Investigação aponta ao menos 14 alvos
A SHARE Foundation informou que ao menos 14 sérvios foram alvo de spyware avançado desde dezembro. A organização iniciou a apuração depois que 12 pessoas a procuraram afirmando ter recebido notificações de ameaça da Apple em agosto.
Segundo a reportagem, os pesquisadores identificaram dois tipos de spyware nos telefones das vítimas. O Citizen Lab confirmou que o telefone de um estudante manifestante foi infectado por Pegasus de zero clique entre dezembro de 2025 e janeiro de 2026.
A Amnesty International, que realizou uma revisão por pares das conclusões da SHARE Foundation, confirmou o uso de uma nova forma do spyware Android NoviSpy em pelo menos dois casos. A análise forense de mais 11 telefones continuava em andamento.
Pegasus e NoviSpy têm formas de infecção distintas
A reportagem diferencia os dois programas pelo modo de acesso ao aparelho. O NoviSpy requer acesso físico ao telefone para a instalação, enquanto o Pegasus pode infiltrar o dispositivo sem interação da vítima e sem que o telefone seja apreendido.

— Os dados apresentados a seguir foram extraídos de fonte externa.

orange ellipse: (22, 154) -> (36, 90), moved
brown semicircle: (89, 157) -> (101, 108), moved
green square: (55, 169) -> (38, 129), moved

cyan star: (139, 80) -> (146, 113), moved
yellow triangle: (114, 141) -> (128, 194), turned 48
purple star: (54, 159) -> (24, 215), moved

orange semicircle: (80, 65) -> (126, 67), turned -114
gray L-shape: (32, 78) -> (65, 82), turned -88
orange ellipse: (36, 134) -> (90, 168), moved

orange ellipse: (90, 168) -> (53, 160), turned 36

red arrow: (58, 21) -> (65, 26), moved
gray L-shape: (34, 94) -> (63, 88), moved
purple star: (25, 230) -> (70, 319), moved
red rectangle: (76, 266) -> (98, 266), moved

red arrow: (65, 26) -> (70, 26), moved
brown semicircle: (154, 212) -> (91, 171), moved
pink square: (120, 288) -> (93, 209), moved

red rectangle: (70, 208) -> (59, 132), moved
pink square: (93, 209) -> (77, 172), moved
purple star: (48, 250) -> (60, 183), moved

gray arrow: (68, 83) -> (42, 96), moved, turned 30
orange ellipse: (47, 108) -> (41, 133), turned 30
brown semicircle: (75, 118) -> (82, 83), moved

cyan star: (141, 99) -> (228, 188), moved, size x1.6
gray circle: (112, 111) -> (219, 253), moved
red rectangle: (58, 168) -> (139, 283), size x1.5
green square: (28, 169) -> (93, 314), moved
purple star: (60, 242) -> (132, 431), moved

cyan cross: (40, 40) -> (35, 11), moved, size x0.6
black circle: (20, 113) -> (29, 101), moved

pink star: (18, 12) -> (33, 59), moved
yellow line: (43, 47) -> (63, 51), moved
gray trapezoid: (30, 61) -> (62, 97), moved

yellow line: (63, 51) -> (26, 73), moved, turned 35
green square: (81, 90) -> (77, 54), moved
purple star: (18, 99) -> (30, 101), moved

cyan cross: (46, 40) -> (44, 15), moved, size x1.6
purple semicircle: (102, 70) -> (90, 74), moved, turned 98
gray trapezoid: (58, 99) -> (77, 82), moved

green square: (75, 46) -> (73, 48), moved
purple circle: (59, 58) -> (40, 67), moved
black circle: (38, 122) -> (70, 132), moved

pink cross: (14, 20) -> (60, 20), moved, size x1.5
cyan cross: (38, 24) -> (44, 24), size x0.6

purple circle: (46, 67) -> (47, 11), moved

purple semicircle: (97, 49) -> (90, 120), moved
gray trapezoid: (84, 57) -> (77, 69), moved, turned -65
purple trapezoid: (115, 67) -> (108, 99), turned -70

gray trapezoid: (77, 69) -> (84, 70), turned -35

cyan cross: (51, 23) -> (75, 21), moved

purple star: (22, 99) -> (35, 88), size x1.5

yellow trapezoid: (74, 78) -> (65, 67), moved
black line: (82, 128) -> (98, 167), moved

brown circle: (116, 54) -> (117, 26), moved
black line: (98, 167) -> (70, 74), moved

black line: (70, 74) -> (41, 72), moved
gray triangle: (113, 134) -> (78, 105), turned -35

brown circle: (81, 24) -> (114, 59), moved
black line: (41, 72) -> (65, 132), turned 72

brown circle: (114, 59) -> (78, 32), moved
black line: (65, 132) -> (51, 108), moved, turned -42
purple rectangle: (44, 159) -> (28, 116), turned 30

Ambos têm capacidade de acessar fotos, contatos, mensagens e arquivos armazenados nos celulares, conforme descrito pela fonte. Um dos casos confirmados de NoviSpy envolveu mensagens de texto da vítima que, segundo a SHARE Foundation, foram lidas ao vivo por uma emissora de televisão sérvia favorável ao partido no poder.
Contexto e respostas citadas
A SHARE Foundation disse que o período dos alvos e das infecções coincidiu com eleições locais realizadas em março. Entre os alvos mencionados estão um parlamentar de oposição, um político local de oposição e estudantes manifestantes.
Radomir Lazović, parlamentar de oposição, afirmou que seu telefone estava entre os 14 alvos. A pesquisa forense para determinar se o ataque foi bem-sucedido ainda estava em curso. O telefone do estudante Ognjen Rašić também permanecia sob análise dos pesquisadores.
As autoridades sérvias negaram as acusações, segundo a reportagem. A agência de inteligência BIA classificou as alegações como “nada mais que sensacionalismo trivial”.